The orange is orange.

Alice's Evidence
Salvador Dali, 1969

Alice is a muse for a moustached man that moussed the mind of a mathematician. Even the Queen dazzled with the story of the donzel.

Queen Victoria met Lewis Carroll, asking him if he’d written more books. He replied “many more”, so the Queen responded that she wanted to read them all. Next morning, at the gates of Buckingham Palace, stood a huge package with all the mathematical treaties by the authorship of Charles Dodgson. Yes, Carroll was Dodgson and Dodgson is logically the name of a mathematician.

Alice, daughter of Charles’ friend Liddell, asked the mathematician for a “crazy” tale, during an afternoon by the river. The story stream down that very boat with a hurried Rabbit, but time flew and the limitless story hang through the summer, incomplete. Yet, Dodgson didn't forget to sketch the story that night, publishing it two years later. Still, the Muse to come was not real Alice, who grow up to be dull and banal, much alike those who choose to grow up - the character that came to help shape surrealism lived among pages.

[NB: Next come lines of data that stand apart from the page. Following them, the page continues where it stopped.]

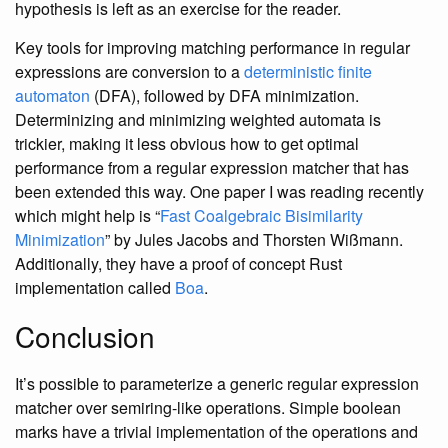
hypothesis is left as an exercise for the reader.
Key tools for improving matching performance in regular
expressions are conversion to a
deterministic finite
automaton
(DFA), followed by DFA minimization.
Determinizing and minimizing weighted automata is
trickier, making it less obvious how to get optimal
performance from a regular expression matcher that has
been extended this way. One paper I was reading recently
which might help is “
Fast Coalgebraic Bisimilarity
Minimization
” by Jules Jacobs and Thorsten Wißmann.
Additionally, they have a proof of concept Rust
implementation called
Boa
.
Conclusion
It’s possible to parameterize a generic regular expression
matcher over semiring-like operations. Simple boolean
marks have a trivial implementation of the operations and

The first person to ever illustrate this madness was John Tenniel. Although far from surrealism, within the victorian illustration style, the nonsense spirit of the book blinked with irony, for him who envisioned Wonderland was one eyed blind.

Alice is still a muse for those seeking the oneiric, it was only natural for the girl who dreamed to be pictured by the painter of sleep, Dali. But Alice was not his only Muse. “Only” is not really a perfect choice of words for another Muse: Gala.

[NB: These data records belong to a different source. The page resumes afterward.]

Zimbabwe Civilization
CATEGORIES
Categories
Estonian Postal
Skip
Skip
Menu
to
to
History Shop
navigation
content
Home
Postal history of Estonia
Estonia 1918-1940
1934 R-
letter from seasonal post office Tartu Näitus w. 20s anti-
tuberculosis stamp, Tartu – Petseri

Gala lived among the artistic environment, inspiring and stimulating. Gala, Paul Éluard and Max Ernst engaged for three years in a “ménage à trois". Later she would meet the young Spanish prodigy Salvador Dalí. She became such an important part of his Art that the Surrealist started to sign both his and her name - “It is with your blood, Gala, that I paint”

I too have a Muse, with whom I would love to see the world, but keeps getting in the way every time I peek through the mirror. How will I look “Through the Looking Glass”, then?